Monday, November 14, 2011
I bet you didn't know that I was a smoker. I always hid it from people. It's a horrible, embarrassing habit that sadly I relied on for coping with stress and anxiety.
For as long as I knew him, my dad was a smoker. When I was little I hated it and asked him several times to quit. Even when I became a smoker, (and was naive enough to think I could quit anytime I wanted), I still begged him to quit. Especially after heart attacks, bypass surgery, and a close call with leg amputation.
He never did quit. Instead his body quit on him.
Still to this day I think about those times that I pleaded with him to quit smoking and he never did it. So many questions plague my mind. Why didn't he think about what the most likely outcome would be if he didn't stop? Why didn't he want to be as healthy as possible? Why wasn't his daughter asking him to stop enough?
That's why when Drew asked me to stop smoking I immediately told him I would.

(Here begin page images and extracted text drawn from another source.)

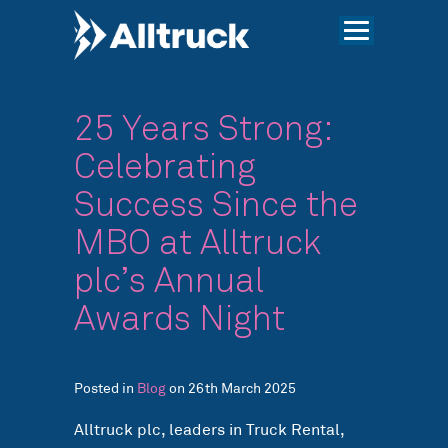
25 Years Strong:
Celebrating
Success Since the
MBO at Alltruck
plc’s Annual
Awards Night
Posted in
Blog
on 26th March 2025
Alltruck plc, leaders in Truck Rental,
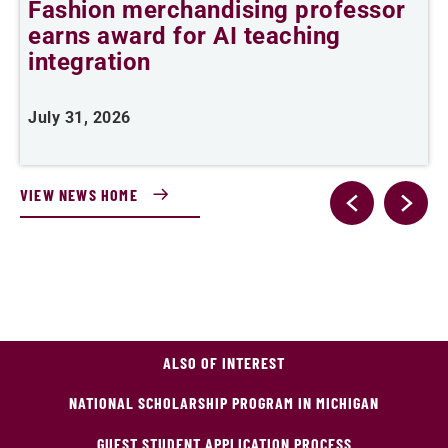
Fashion merchandising professor
C
earns award for AI teaching
integration
J
July 31, 2026
VIEW NEWS HOME
ALSO OF INTEREST
NATIONAL SCHOLARSHIP PROGRAM IN MICHIGAN
GUEST STUDENT APPLICATION PROCESS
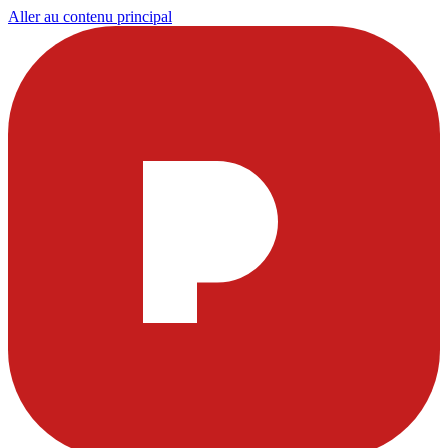
Aller au contenu principal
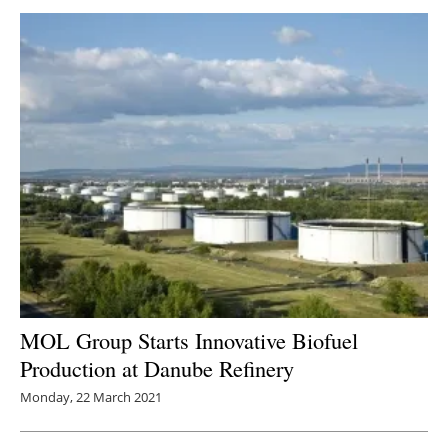
MOL Group Starts Innovative Biofuel
Production at Danube Refinery
Monday, 22 March 2021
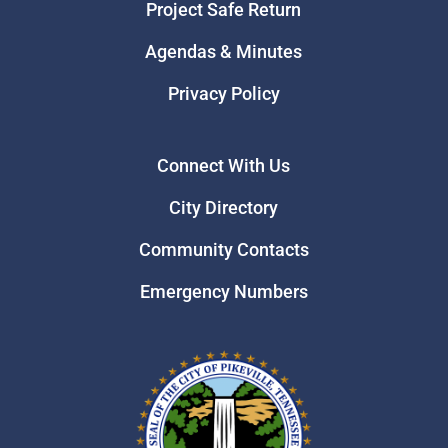
Project Safe Return
Agendas & Minutes
Privacy Policy
Connect With Us
City Directory
Community Contacts
Emergency Numbers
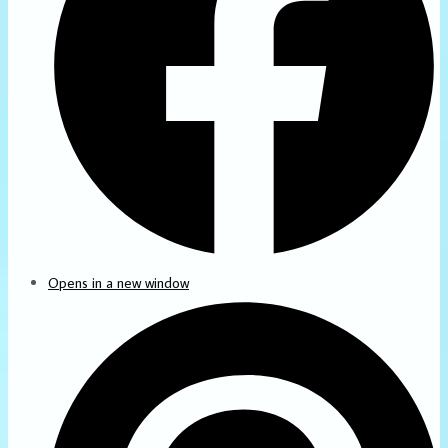
Opens in a new window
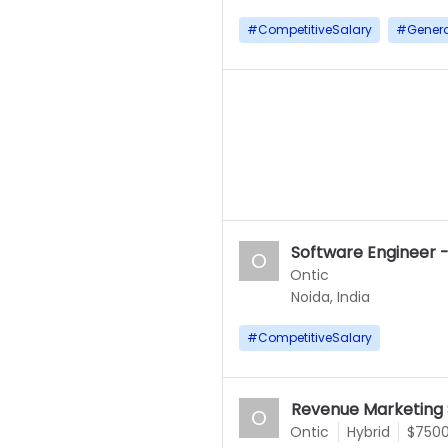
#
CompetitiveSalary
#
Gener
Software Engineer -
O
Ontic
Noida, India
#
CompetitiveSalary
Revenue Marketing S
O
Ontic
Hybrid
$7500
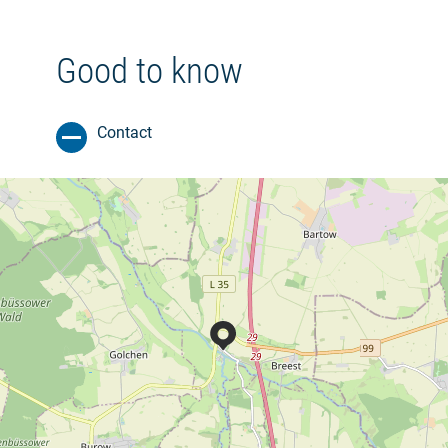
Good to know
Contact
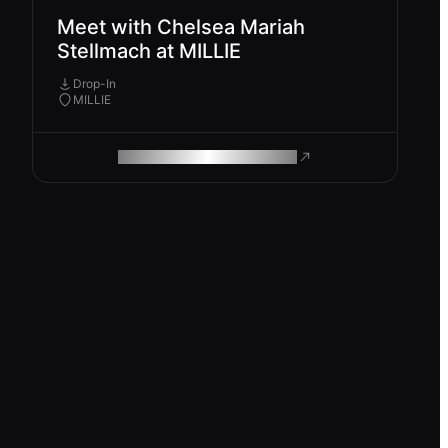
Meet with Chelsea Mariah
Stellmach at MILLIE
Drop-In
MILLIE
ROAM MAKES REMOTE WORK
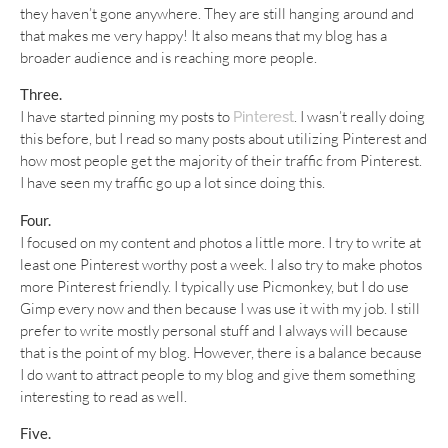
they haven’t gone anywhere. They are still hanging around and
that makes me very happy! It also means that my blog has a
broader audience and is reaching more people.
Three.
I have started pinning my posts to
. I wasn’t really doing
Pinterest
this before, but I read so many posts about utilizing Pinterest and
how most people get the majority of their traffic from Pinterest.
I have seen my traffic go up a lot since doing this.
Four.
I focused on my content and photos a little more. I try to write at
least one Pinterest worthy post a week. I also try to make photos
more Pinterest friendly. I typically use Picmonkey, but I do use
Gimp every now and then because I was use it with my job. I still
prefer to write mostly personal stuff and I always will because
that is the point of my blog. However, there is a balance because
I do want to attract people to my blog and give them something
interesting to read as well.
Five.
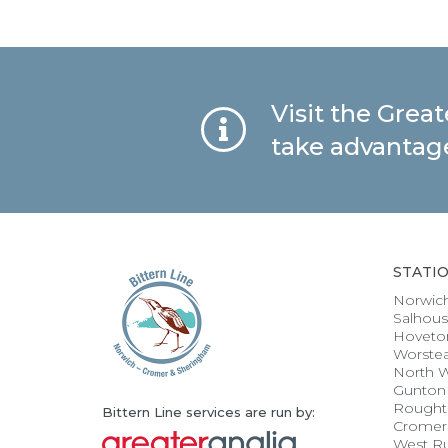
Visit the Grea
take advantage
STATI
Norwic
Salhou
Hoveto
Worste
North 
Gunton
Rought
Bittern Line services are run by:
Cromer
West R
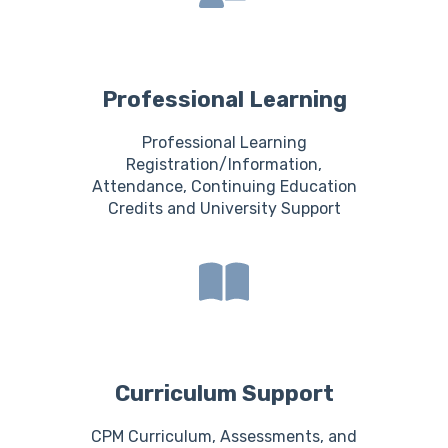
Professional Learning
Professional Learning
Registration/Information,
Attendance, Continuing Education
Credits and University Support
Curriculum Support
CPM Curriculum, Assessments, and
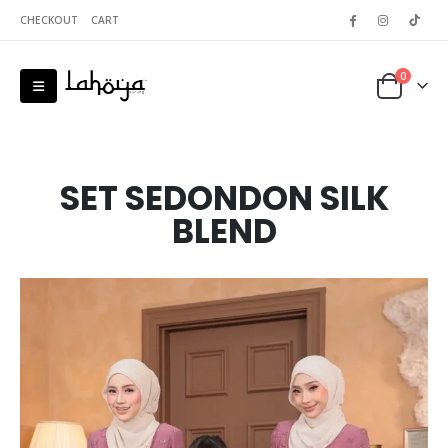
CHECKOUT
CART
0
SET SEDONDON SILK
BLEND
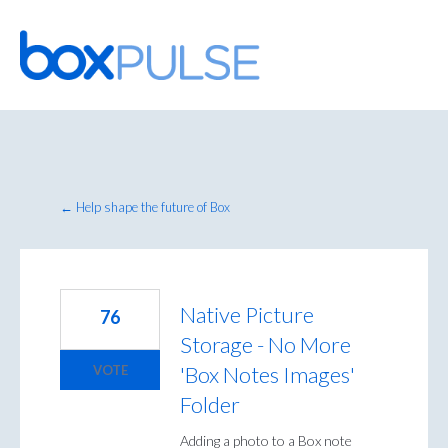
Skip
to
content
← Help shape the future of Box
Native Picture
76
Storage - No More
'Box Notes Images'
VOTE
Folder
Adding a photo to a Box note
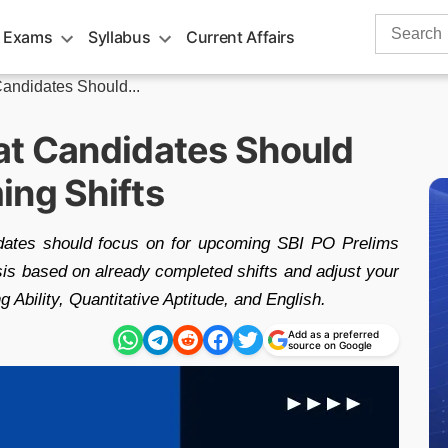
Search
 Exams
Syllabus
Current Affairs
for:
andidates Should...
at Candidates Should
ing Shifts
idates should focus on for upcoming SBI PO Prelims
is based on already completed shifts and adjust your
 Ability, Quantitative Aptitude, and English.
Add as a preferred
source on Google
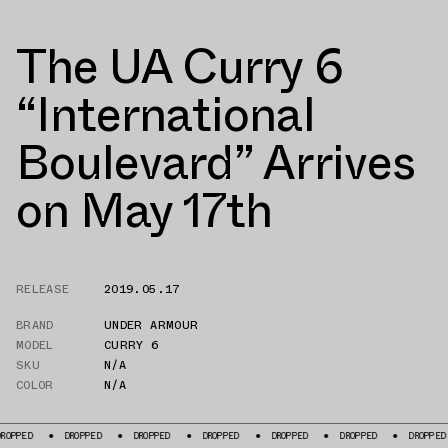
The UA Curry 6
“International
Boulevard” Arrives
on May 17th
RELEASE
2019.05.17
BRAND
UNDER ARMOUR
MODEL
CURRY 6
SKU
N/A
COLOR
N/A
DROPPED
DROPPED
DROPPED
DROPPED
DROPPED
DROPPED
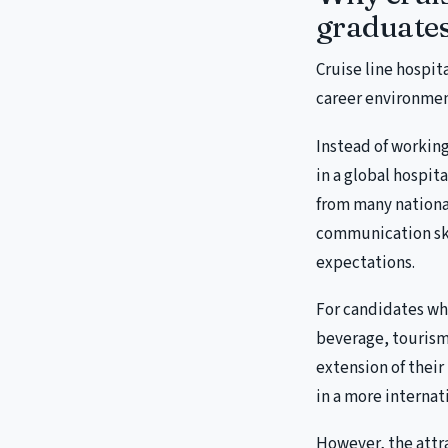
graduate
Cruise line hospita
career environmen
Instead of working
in a global hospit
from many nationa
communication skil
expectations.
For candidates who
beverage, tourism 
extension of their
in a more interna
However, the attr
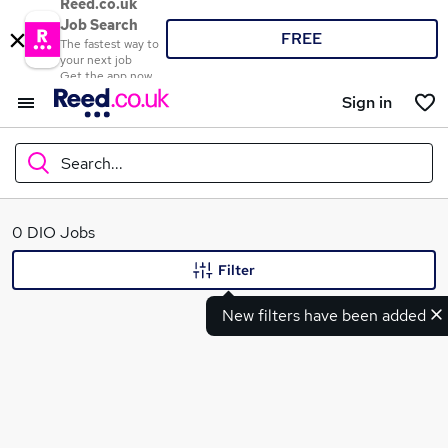
Reed.co.uk
Job Search
FREE
The fastest way to
your next job
Get the app now
Sign in
Search...
What
0 DIO Jobs
Filter
New filters have been added
Where
Search jobs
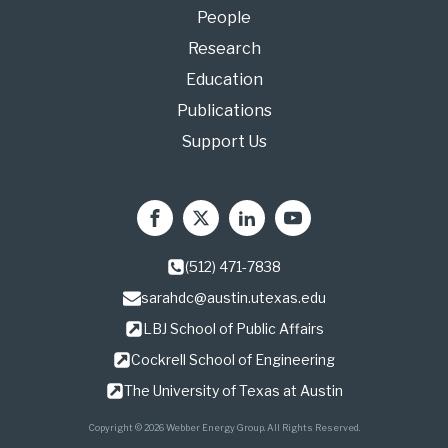
People
Research
Education
Publications
Support Us
(512) 471-7838
sarahdc@austin.utexas.edu
LBJ School of Public Affairs
Cockrell School of Engineering
The University of Texas at Austin
Copyright © 2026 Webber Energy Group. All Rights Reserved.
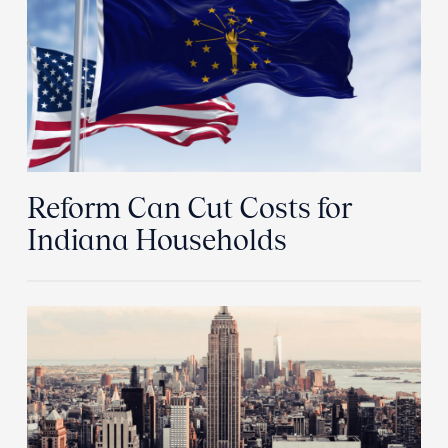
Reform Can Cut Costs for
Indiana Households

And I did. I don't want Drew wondering why him asking me wasn't enough. I wanted Drew and Jackson to know that they were worth the struggle. Plus, I'm enjoying my new smoke free life for myself too! (My new way of coping with stress and anxiety? Designing sketches. I've made over 100 in just a few weeks!)
Today, I told Drew, "I haven't smoked in 15 days!" He replied with a very sweet and heartfelt, "Thank you" and a big hug. He caught me off guard. His cute, little six-year-old brain had no idea what he had done for me.
It is me that owes him a "Thank you."